Afterward, I served miso soup. Real miso soup, in paper cups, made that morning with my homemade miso. Seventy people stood in the reading room at Powell's and drank miso soup from paper cups and the drinking was the reading, the tasting was the understanding, the soup was the book. Every person who drank the soup held the book in their hands — the physical book and the liquid book, the words and the flavor, both, simultaneously, both true, both the story.
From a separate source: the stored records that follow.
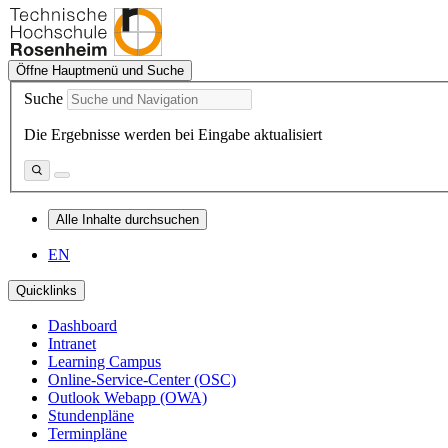
Öffne Hauptmenü und Suche
Suche
Die Ergebnisse werden bei Eingabe aktualisiert
Alle Inhalte durchsuchen
EN
Quicklinks
Dashboard
Intranet
Learning Campus
Online-Service-Center (OSC)
Outlook Webapp (OWA)
Stundenpläne
Terminpläne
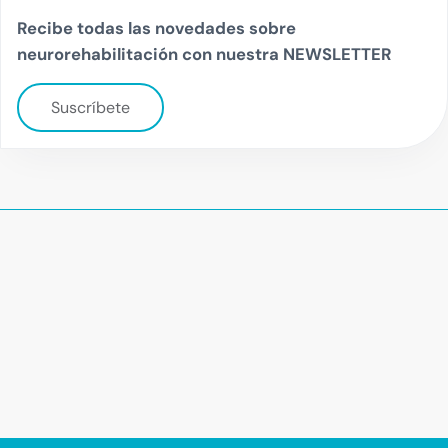
Recibe todas las novedades sobre
neurorehabilitación con nuestra NEWSLETTER
Suscríbete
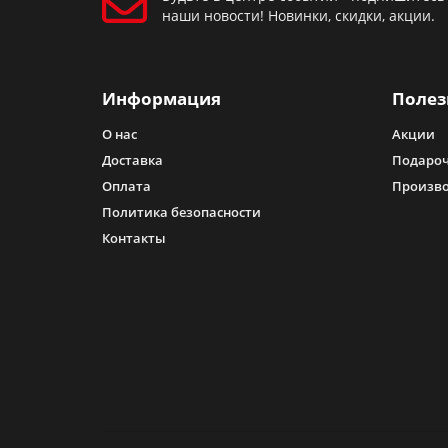
наши новости! Новинки, скидки, акции.
Информация
Полез
О нас
Акции
Доставка
Подароч
Оплата
Произв
Политика безопасности
Контакты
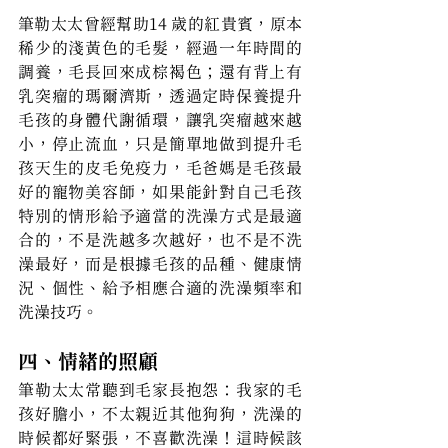
筆勒太太曾經幫助14 歲的紅貴賓，原本
稀少的淺黃色的毛髮，經過一年時間的
調養，毛長回來成棕褐色；還有背上有
乳突瘤的瑪爾濟斯，透過定時保養提升
毛孩的身體代謝循環，讓乳突瘤越來越
小，停止流血，只是簡單地做到提升毛
孩天生的皮毛免疫力，毛爸媽是毛孩最
好的寵物美容師，如果能針對自己毛孩
特別的情形給予適當的洗澡方式是最適
合的，不是洗越多次越好，也不是不洗
澡最好，而是根據毛孩的品種、健康情
況、個性、給予相應合適的洗澡頻率和
洗澡技巧。
四、情緒的照顧
筆勒太太常聽到毛家長抱怨：我家的毛
孩好膽小，不太親近其他狗狗，洗澡的
時候都好緊張，不喜歡洗澡！這時候該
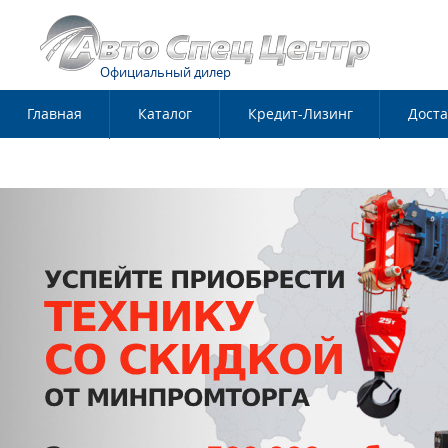
Официальный дилер
Главная
Каталог
Кредит-Лизинг
Доста
Контакты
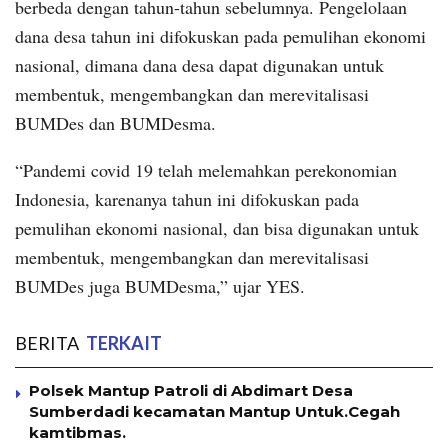
berbeda dengan tahun-tahun sebelumnya. Pengelolaan
dana desa tahun ini difokuskan pada pemulihan ekonomi
nasional, dimana dana desa dapat digunakan untuk
membentuk, mengembangkan dan merevitalisasi
BUMDes dan BUMDesma.
“Pandemi covid 19 telah melemahkan perekonomian
Indonesia, karenanya tahun ini difokuskan pada
pemulihan ekonomi nasional, dan bisa digunakan untuk
membentuk, mengembangkan dan merevitalisasi
BUMDes juga BUMDesma,” ujar YES.
BERITA
TERKAIT
Polsek Mantup Patroli di Abdimart Desa
Sumberdadi kecamatan Mantup Untuk.Cegah
kamtibmas.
Miya was there. She sat in the front row with Lin and Rachel and she watched me read and she watched the audience drink the soup and she said, afterward, in the car: "Mama, all those people came to hear about Obaachan's soup." Yes. All those people. Seventy people. For a soup they'd never tasted, made by a woman they'd never met, described by a granddaughter who learned to read her handwriting. The chain. The chain holds. The chain holds seventy people in a bookstore on a Tuesday night in March.
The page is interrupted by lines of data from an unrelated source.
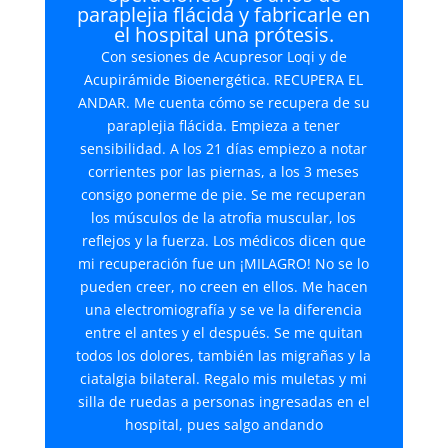
paraplejia flácida y fabricarle en
el hospital una prótesis.
Con sesiones de Acupresor Loqi y de
Acupirámide Bioenergética. RECUPERA EL
ANDAR. Me cuenta cómo se recupera de su
paraplejia flácida. Empieza a tener
sensibilidad. A los 21 días empiezo a notar
corrientes por las piernas, a los 3 meses
consigo ponerme de pie. Se me recuperan
los músculos de la atrofia muscular, los
reflejos y la fuerza. Los médicos dicen que
mi recuperación fue un ¡MILAGRO! No se lo
pueden creer, no creen en ellos. Me hacen
una electromiografía y se ve la diferencia
entre el antes y el después. Se me quitan
todos los dolores, también las migrañas y la
ciatalgia bilateral. Regalo mis muletas y mi
silla de ruedas a personas ingresadas en el
hospital, pues salgo andando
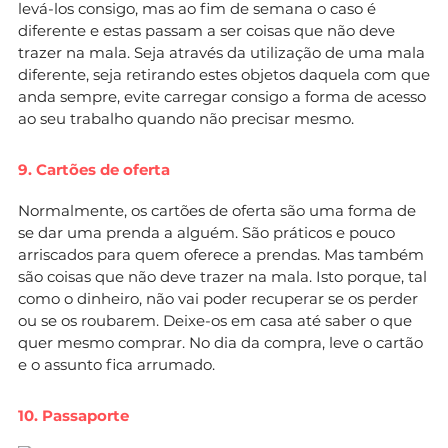
levá-los consigo, mas ao fim de semana o caso é
diferente e estas passam a ser coisas que não deve
trazer na mala. Seja através da utilização de uma mala
diferente, seja retirando estes objetos daquela com que
anda sempre, evite carregar consigo a forma de acesso
ao seu trabalho quando não precisar mesmo.
9. Cartões de oferta
Normalmente, os cartões de oferta são uma forma de
se dar uma prenda a alguém. São práticos e pouco
arriscados para quem oferece a prendas. Mas também
são coisas que não deve trazer na mala. Isto porque, tal
como o dinheiro, não vai poder recuperar se os perder
ou se os roubarem. Deixe-os em casa até saber o que
quer mesmo comprar. No dia da compra, leve o cartão
e o assunto fica arrumado.
10. Passaporte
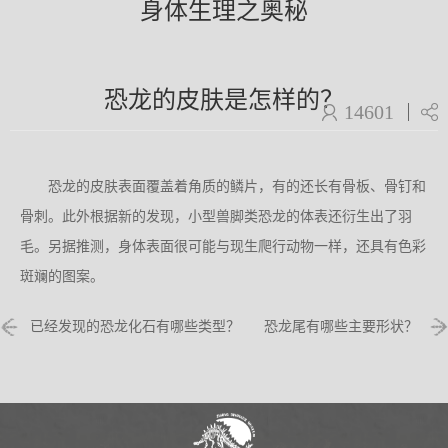
身体生理之奥秘
恐龙的皮肤是怎样的？
14601
恐龙的皮肤表面覆盖着角质的鳞片，有的还长有骨板、骨钉和
骨刺。此外根据新的发现，小型兽脚类恐龙的体表还衍生出了羽
毛。另据推测，身体表面很可能与现生爬行动物一样，还具有色彩
斑斓的图案。
已经发现的恐龙化石有哪些类型？
恐龙尾有哪些主要形状？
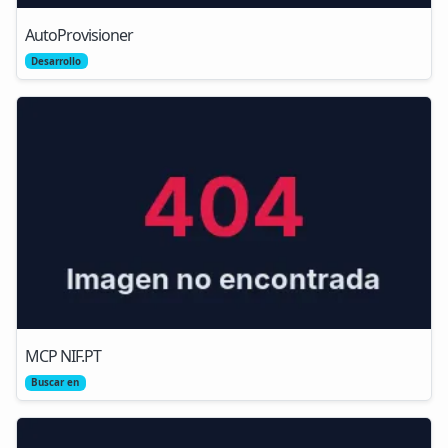
AutoProvisioner
Desarrollo
MCP NIF.PT
Buscar en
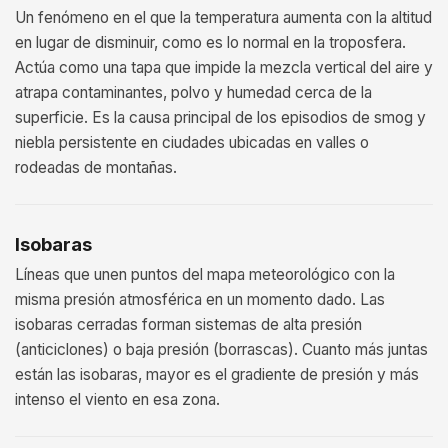
Un fenómeno en el que la temperatura aumenta con la altitud
en lugar de disminuir, como es lo normal en la troposfera.
Actúa como una tapa que impide la mezcla vertical del aire y
atrapa contaminantes, polvo y humedad cerca de la
superficie. Es la causa principal de los episodios de smog y
niebla persistente en ciudades ubicadas en valles o
rodeadas de montañas.
Isobaras
Líneas que unen puntos del mapa meteorológico con la
misma presión atmosférica en un momento dado. Las
isobaras cerradas forman sistemas de alta presión
(anticiclones) o baja presión (borrascas). Cuanto más juntas
están las isobaras, mayor es el gradiente de presión y más
intenso el viento en esa zona.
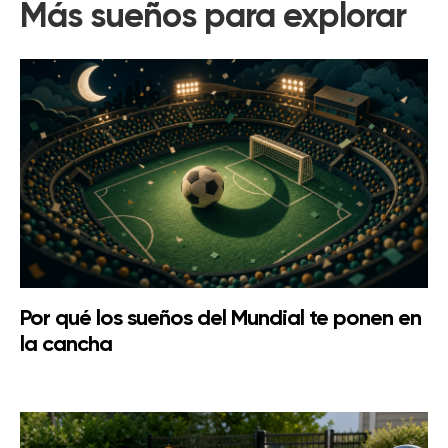
Más sueños para explorar
Por qué los sueños del Mundial te ponen en
la cancha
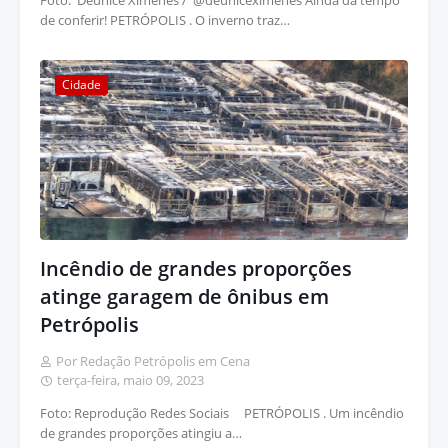
Foto: Deunice Ximenes / @deuniceximenes Ainda dá tempo
de conferir! PETRÓPOLIS . O inverno traz…
Cidade
Incêndio de grandes proporções
atinge garagem de ônibus em
Petrópolis
Por Redação Petrópolis em Cena
terça-feira, maio 09, 2023
Foto: Reprodução Redes Sociais PETRÓPOLIS . Um incêndio
de grandes proporções atingiu a…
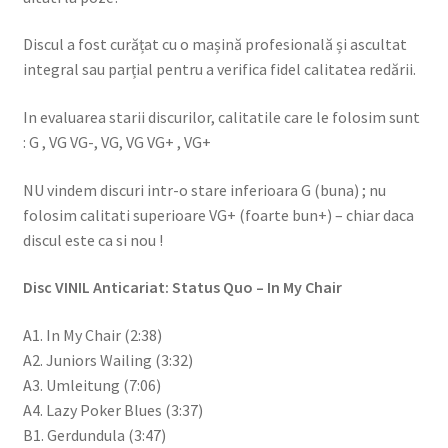
Discul a fost curățat cu o mașină profesională și ascultat
integral sau parțial pentru a verifica fidel calitatea redării.
In evaluarea starii discurilor, calitatile care le folosim sunt
: G , VG VG-, VG, VG VG+ , VG+
NU vindem discuri intr-o stare inferioara G (buna) ; nu
folosim calitati superioare VG+ (foarte bun+) – chiar daca
discul este ca si nou !
Disc VINIL Anticariat: Status Quo – In My Chair
A1. In My Chair (2:38)
A2. Juniors Wailing (3:32)
A3. Umleitung (7:06)
A4. Lazy Poker Blues (3:37)
B1. Gerdundula (3:47)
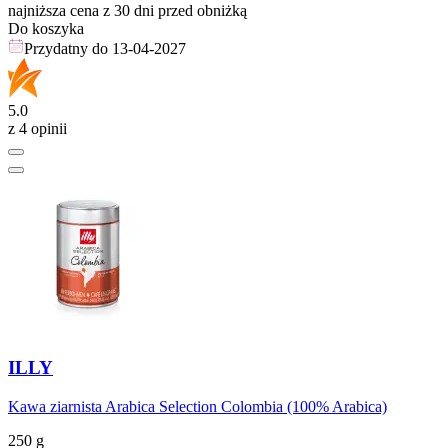
najniższa cena z 30 dni przed obniżką
Do koszyka
Przydatny do
13-04-2027
5.0
z 4 opinii
ILLY
Kawa ziarnista Arabica Selection Colombia (100% Arabica)
250 g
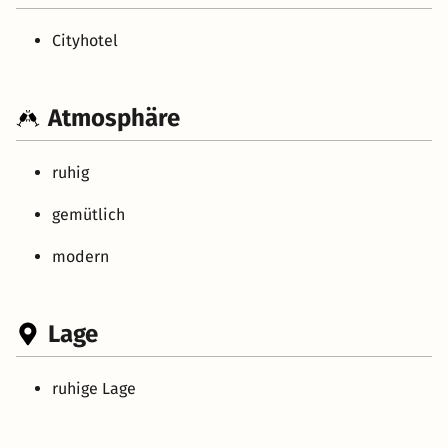
Cityhotel
Atmosphäre
ruhig
gemütlich
modern
Lage
ruhige Lage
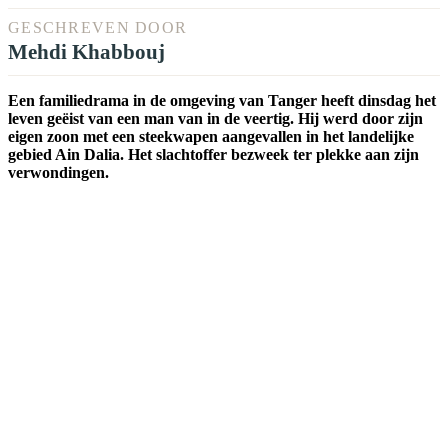
GESCHREVEN DOOR
Mehdi Khabbouj
Een familiedrama in de omgeving van Tanger heeft dinsdag het
leven geëist van een man van in de veertig. Hij werd door zijn
eigen zoon met een steekwapen aangevallen in het landelijke
gebied Ain Dalia. Het slachtoffer bezweek ter plekke aan zijn
verwondingen.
The miso soup that night at Powell’s was Fumiko’s — her proportions, her patience, her silence stirred into every cup. But when I got home and Miya was finally asleep and the paper cups were long gone and the room had stopped being a cathedral and had become just a kitchen again, I made teriyaki steak, because teriyaki is the other language of that inheritance: the soy, the mirin, the heat that caramelizes into something lacquered and ancient-feeling, the same Japanese pantry, a different sentence. It felt right to cook something from that same shelf of memory, something that did not shake but seared — a steadier flame after a night of trembling.

Teriyaki Steak

Prep Time: 15 min + 30 min marinating | Cook Time: 12 min | Total Time: ~1 hour | Servings: 4

Ingredients

  • 1 1/2 lbs flank steak or sirloin steak
  • 1/4 cup soy sauce
  • 2 tablespoons mirin
  • 2 tablespoons sake (or dry sherry)
  • 1 tablespoon honey or packed brown sugar
  • 2 cloves garlic, minced
  • 1 teaspoon fresh ginger, finely grated
  • 1 tablespoon sesame oil
  • 2 green onions, thinly sliced, for garnish
  • 1 teaspoon toasted sesame seeds, for garnish

Instructions

  1. Make the marinade. In a small bowl, whisk together the soy sauce, mirin, sake, honey, garlic, ginger, and sesame oil until the honey is fully dissolved.
  2. Marinate the steak. Place the steak in a shallow dish or zip-top bag and pour the marinade over it. Turn to coat evenly. Marinate at room temperature for 30 minutes, or refrigerate for up to 2 hours for deeper flavor.
  3. Bring to temperature. Remove the steak from the marinade and let it rest at room temperature for 10 minutes before cooking. Reserve the marinade.
  4. Cook the steak. Heat a cast-iron skillet or grill pan over high heat until very hot. Add the steak and cook 5—6 minutes per side for medium doneness, adjusting for thickness. The marinade will caramelize into a dark, glossy crust.
  5. Reduce the reserved marinade. While the steak cooks, pour the reserved marinade into a small saucepan. Bring to a boil over medium heat and simmer for 3—4 minutes until slightly thickened. Set aside as a finishing glaze.
  6. Rest and slice. Transfer the steak to a cutting board and let it rest for 5 minutes. Slice thinly against the grain.
  7. Serve. Arrange slices on a platter, drizzle with the reduced glaze, and garnish with sliced green onions and sesame seeds.

Nutrition (per serving)

Calories: 290 | Protein: 36g | Fat: 12g | Carbs: 7g | Fiber: 0g | Sodium: 710mg

Jen Nakamura
About the cook who shared this
Jen Nakamura
Week 367 of Jen’s 30-year story · Portland, Oregon
Jen is a forty-year-old yoga instructor and divorced mom in Portland who traded panic attacks for plants and never looked back. She's Japanese-American on her father's side — third-generation, with a family history that includes wartime internment and generational silence — and white on her mother's. Her cooking is plant-forward, intuitive, and deeply influenced by both her Japanese grandmother's techniques and the Pacific Northwest farmers market she visits every Saturday rain or shine. Which in Portland means mostly rain.